China’s Shenzhen district will give away 30 million digital yuan to boost local economy hit by quarantine
The Shenzhen Municipal Commercial Bureau is working with several banks to implement the idea of giving away digital yuan in red envelopes (a kind of Chinese equivalent of airdrop) that can be used both online and offline. The total amount that the government is going to allocate to the population is $4.5 million.
The envelopes will be distributed through a lottery. Each participant can win 88, 100 or 128 digital yuan. The Shenzhen Municipal Department is cooperating with the Bank of China, Agricultural Bank of China, ICBC, China Construction Bank, Bank of Communications, China Postal Savings Bank, China Merchants Bank and WeChat. Envelopes will be distributed to interested participants starting May 30.

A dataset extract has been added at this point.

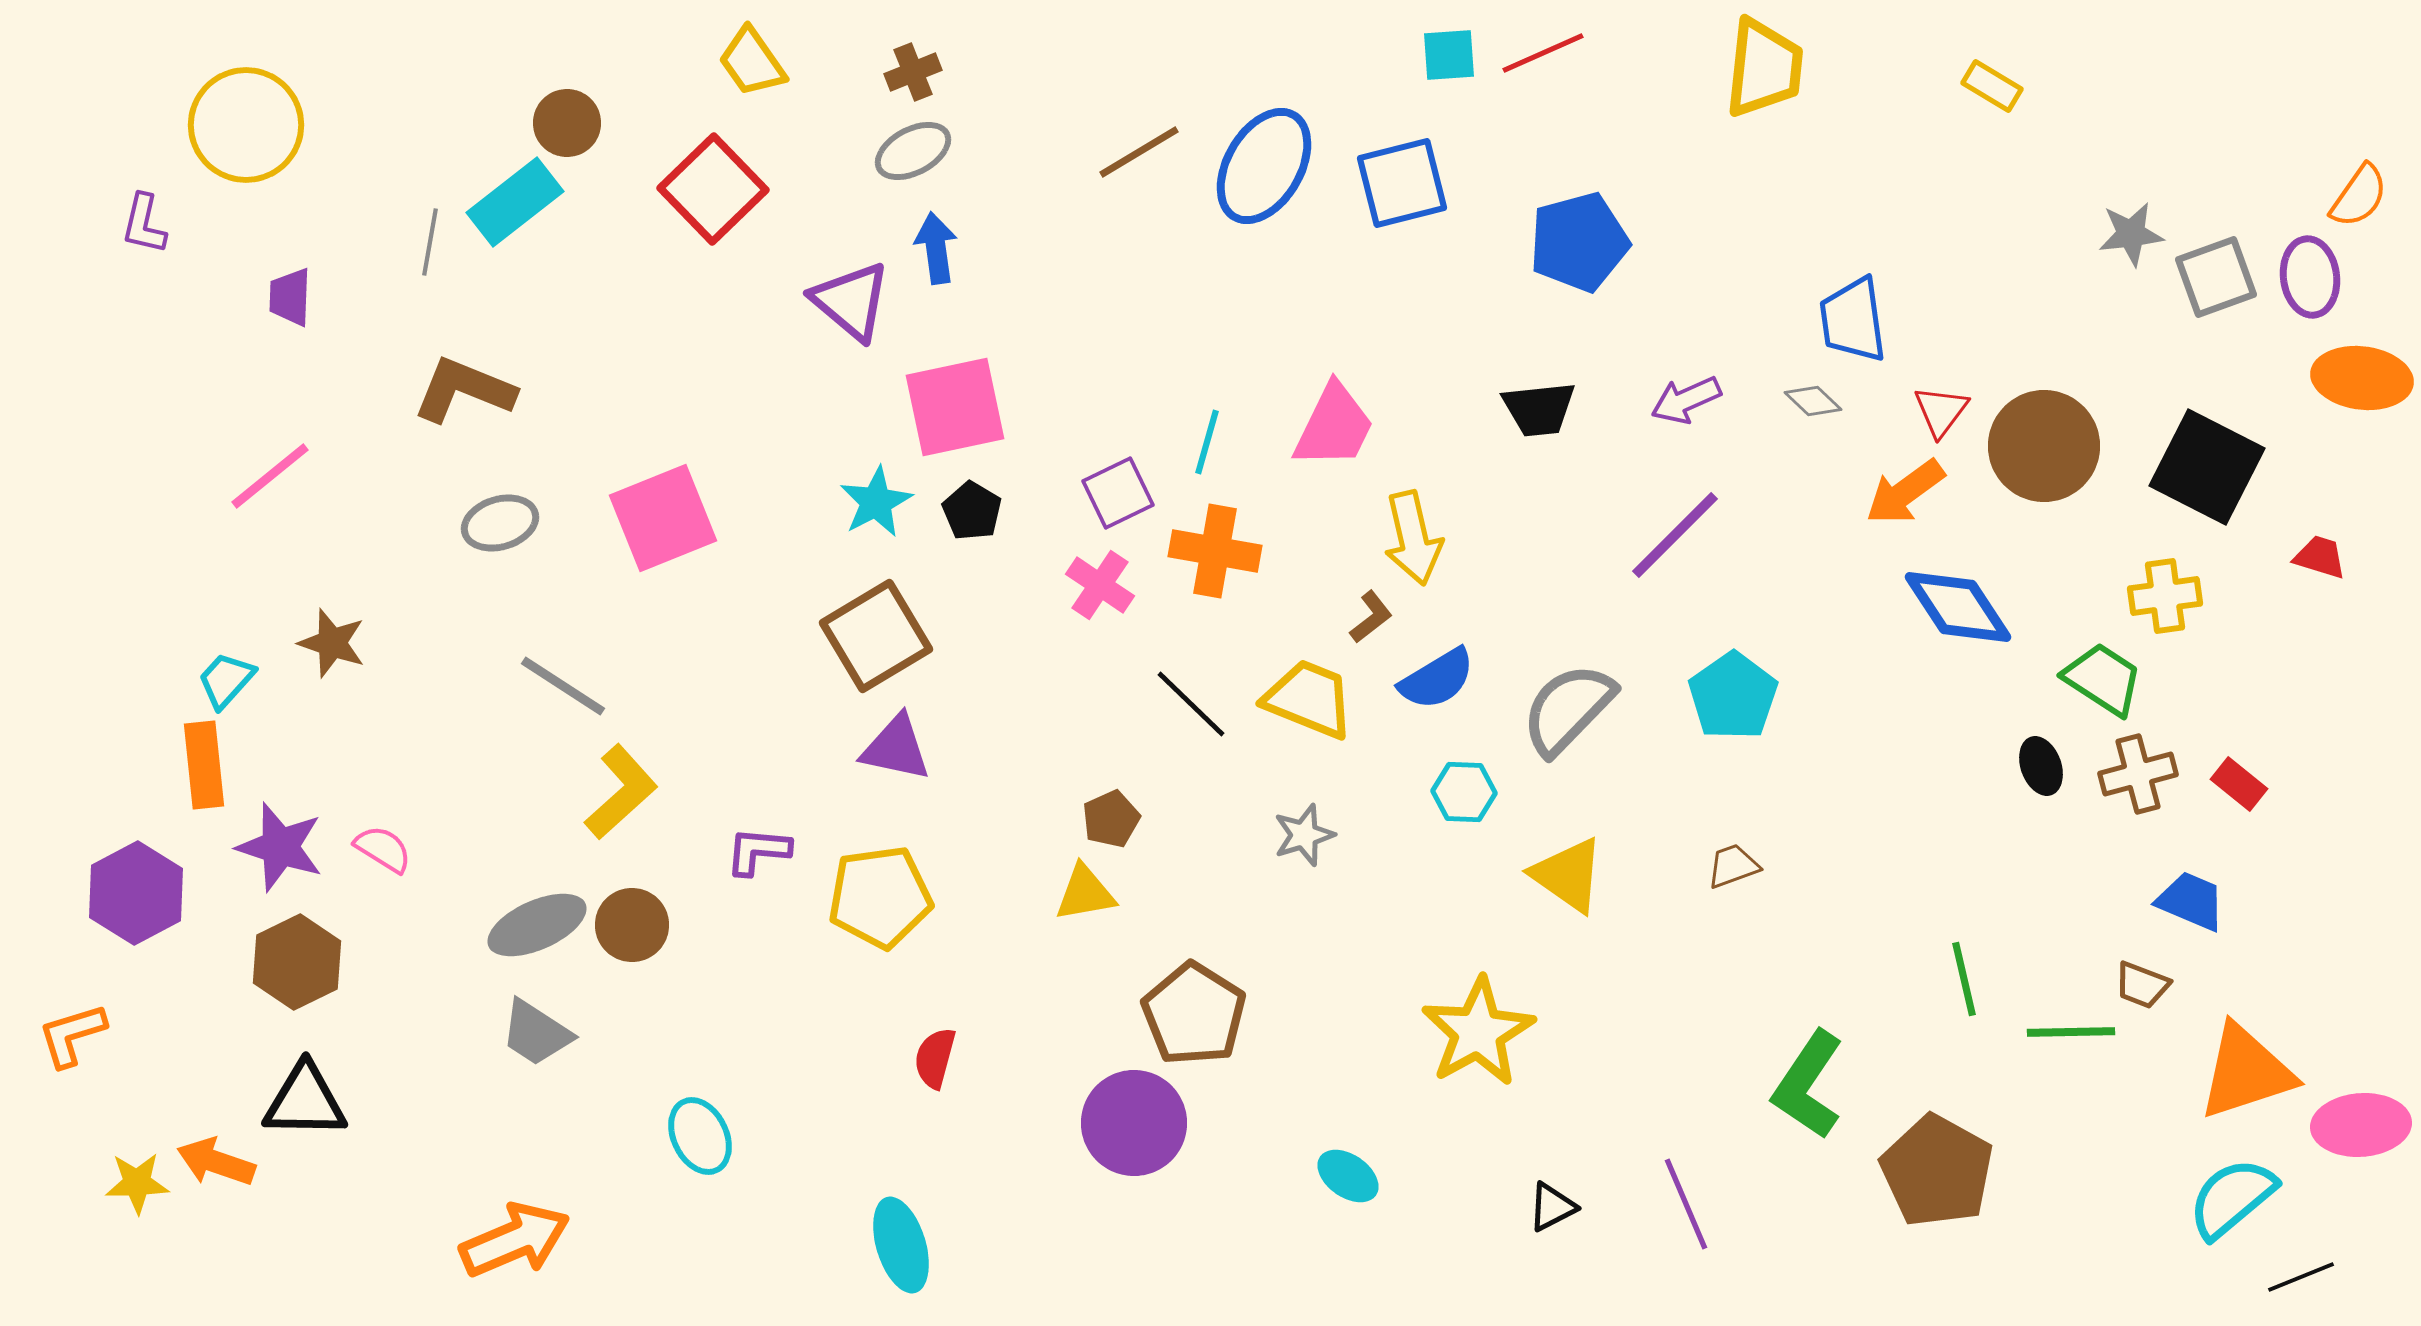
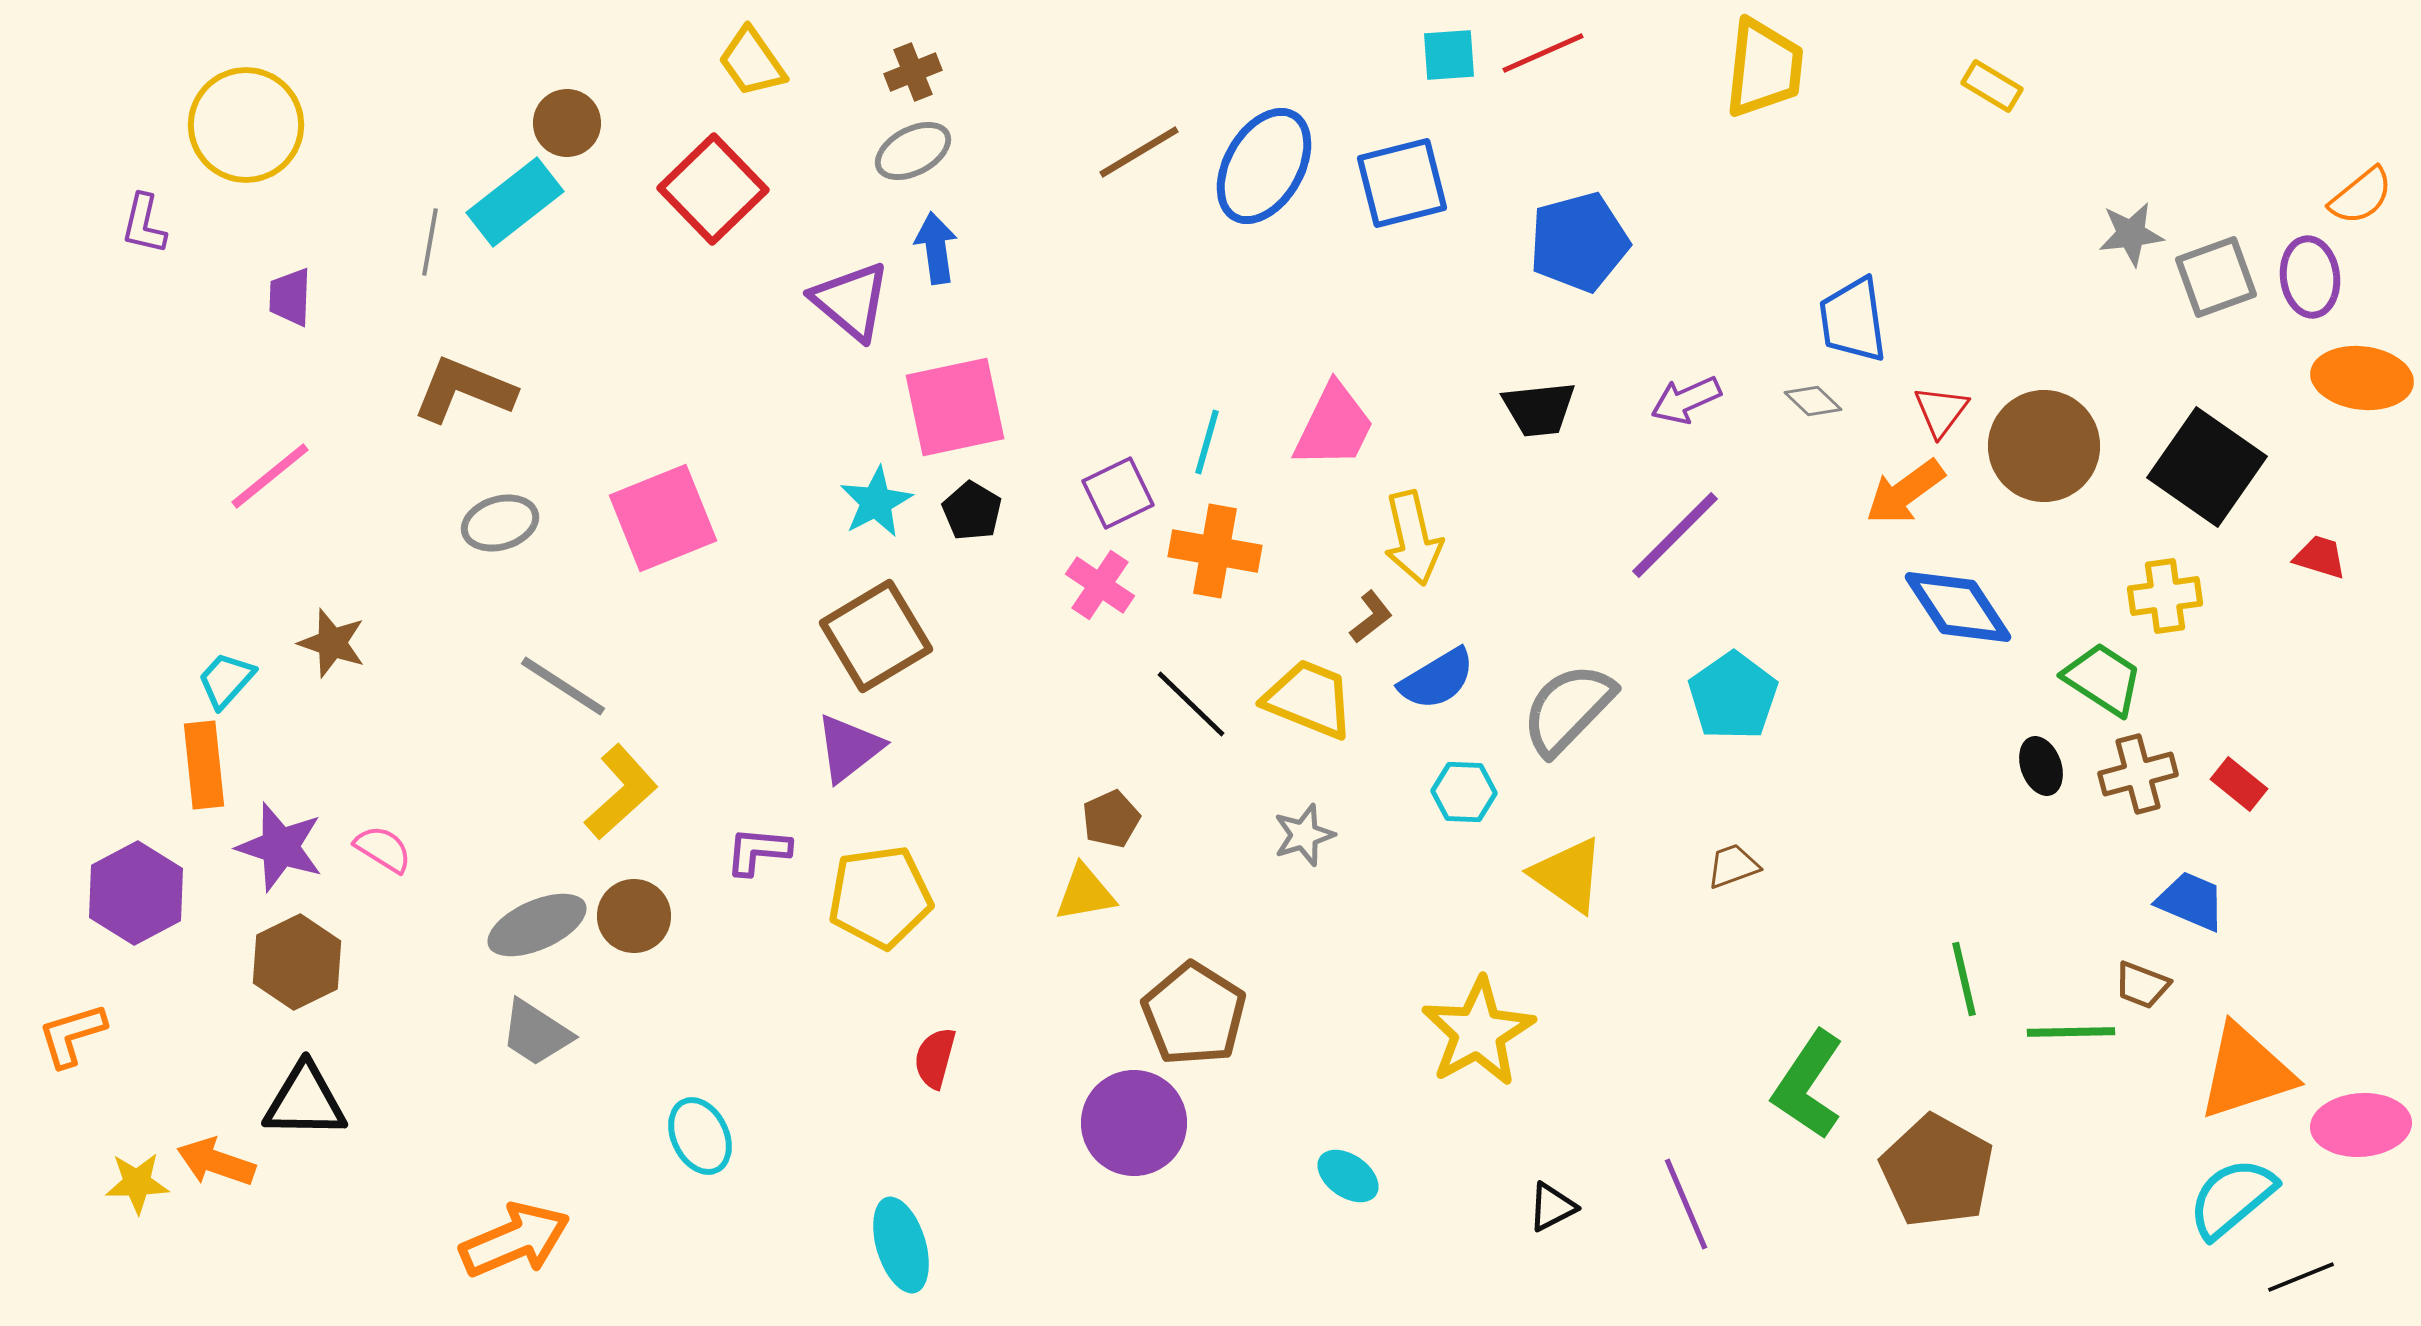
orange semicircle at (2359, 196): moved 2 px right; rotated 16 degrees clockwise
black square at (2207, 467): rotated 8 degrees clockwise
purple triangle at (896, 748): moved 47 px left; rotated 50 degrees counterclockwise
brown circle at (632, 925): moved 2 px right, 9 px up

The airdrops are an effort to stimulate the local economy, which has been hit by recent quarantines due to a spike in COVID-19 cases. Other districts are also working on similar airdrops, and the Nansha district in Guangzhou is offering 10 million digital yuan to support catering and retail businesses.
There has been much discussion, both internationally and within China, about the effects of the quarantine on the local economy. The country’s citizens were shocked by the sudden imposition of the restrictions and have not stopped showing anger toward such measures.
Some countries are concerned about the development of blockchain technology in China
China’s experiments with the central bank’s digital currency (CBDC) seem to be progressing well. The country has already launched several pilot projects, and the asset is being used in some areas. Meanwhile, bitcoin and other cryptocurrencies have been banned in the country (as has mining).
Nevertheless, some countries have expressed concern about the rapid development of blockchain in China. One such country is the United States. United States senators have drafted a bill aimed at banning digital yuan in app stores, citing national and economic security concerns.
Other countries have expressed concerns about China’s Blockchain Service Network (BSN) blockchain platform.
Japan, meanwhile, has said it will create its own CBDC modeled after Sweden, not China. Many people are cautious about developments in China, believing that there are risks to the national security of countries around the world in China’s actions.